Transistors, gates, and the ALU

Every computer is a tower of abstractions. At the bottom is one simple object — a transistor, a switch with no moving parts. Two of them wired together make a NAND gate. Four NANDs make an XOR. Five XORs and a few ANDs make a 4-bit adder. A 4-bit adder, an AND-block, an OR-block, an XOR-block, and a shifter, gathered behind a multiplexer, make an ALU. Five layers, ten billion repetitions, and the result is a chip that can add a billion 64-bit numbers per second. This page walks the bottom three layers.


The abstraction stack

Engineers don't actually reason about transistors when designing CPUs. They reason about gates. Gate designers don't reason about gates either — they reason about adders, multiplexers, and registers. The ALU designer treats the adder as a black box. The CPU designer treats the ALU as a black box.
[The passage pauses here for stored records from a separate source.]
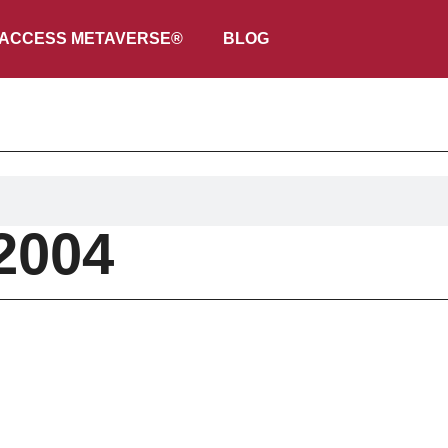
ACCESS METAVERSE®
BLOG
 2004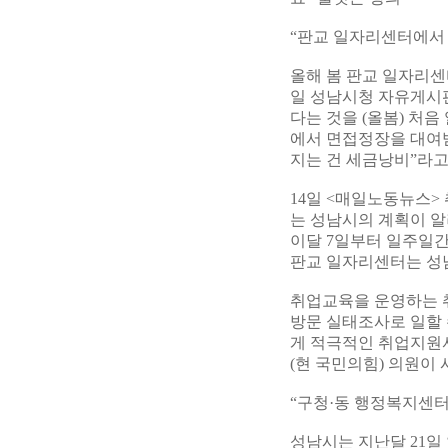
“판교 일자리센터에서 
올해 봄 판교 일자리센
일 성남시청 자유게시판
다는 것을 (올봄) 처
에서 면접정장을 대여받
지는 건 세금낭비”라고
14일 <매일노동뉴스>
는 성남시의 계획이 알
이달 7일부터 일주일간
판교 일자리센터는 성
취업교육을 운영하는 취
방문 실태조사로 일할
게 적극적인 취업지원서
(현 국민의힘) 의원이
“구청·동 행정복지센터
성남시는 지난달 21일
The compiler writer treats the CPU as a black box. The application developer treats the compiler as a black box. This is the move that makes computing tractable.

Every layer up multiplies the number of objects below by ~10. A modern Apple M3 Max ships ~92 billion transistors. A few hundred thousand gates per ALU. A few dozen ALUs per core. Sixteen cores. The compounding is what made this whole edifice possible.

code         a + b
  ↓
ISA          ADD x10, x11, x12          // RISC-V instruction
  ↓
microarch    ALU lane 2, op = 0b0000    // dispatched µop
  ↓
gate         32-bit ripple-carry adder  // ~150 NAND-equivalent gates
  ↓
transistor   ~600 CMOS transistors
  ↓
silicon      0.4 V applied to a 3 nm gate oxide

A transistor is a switch

The transistor in every modern CPU is a MOSFET — a Metal-Oxide- Semiconductor Field-Effect Transistor. It has three terminals: gate, source, and drain. Apply a voltage to the gate and a thin layer of charge forms in the silicon directly underneath, opening a conducting channel between source and drain. Take the voltage away and the channel disappears. It's a voltage-controlled switch.

There are two flavours, complementary to each other:

  • NMOS. The channel turns on when the gate voltage is high. Strong at pulling outputs down to ground; weak at pulling them up. The "pull-down" half of the pair.
  • PMOS. The channel turns on when the gate voltage is low. Strong at pulling outputs up to the supply rail; weak at pulling them down. The "pull-up" half of the pair.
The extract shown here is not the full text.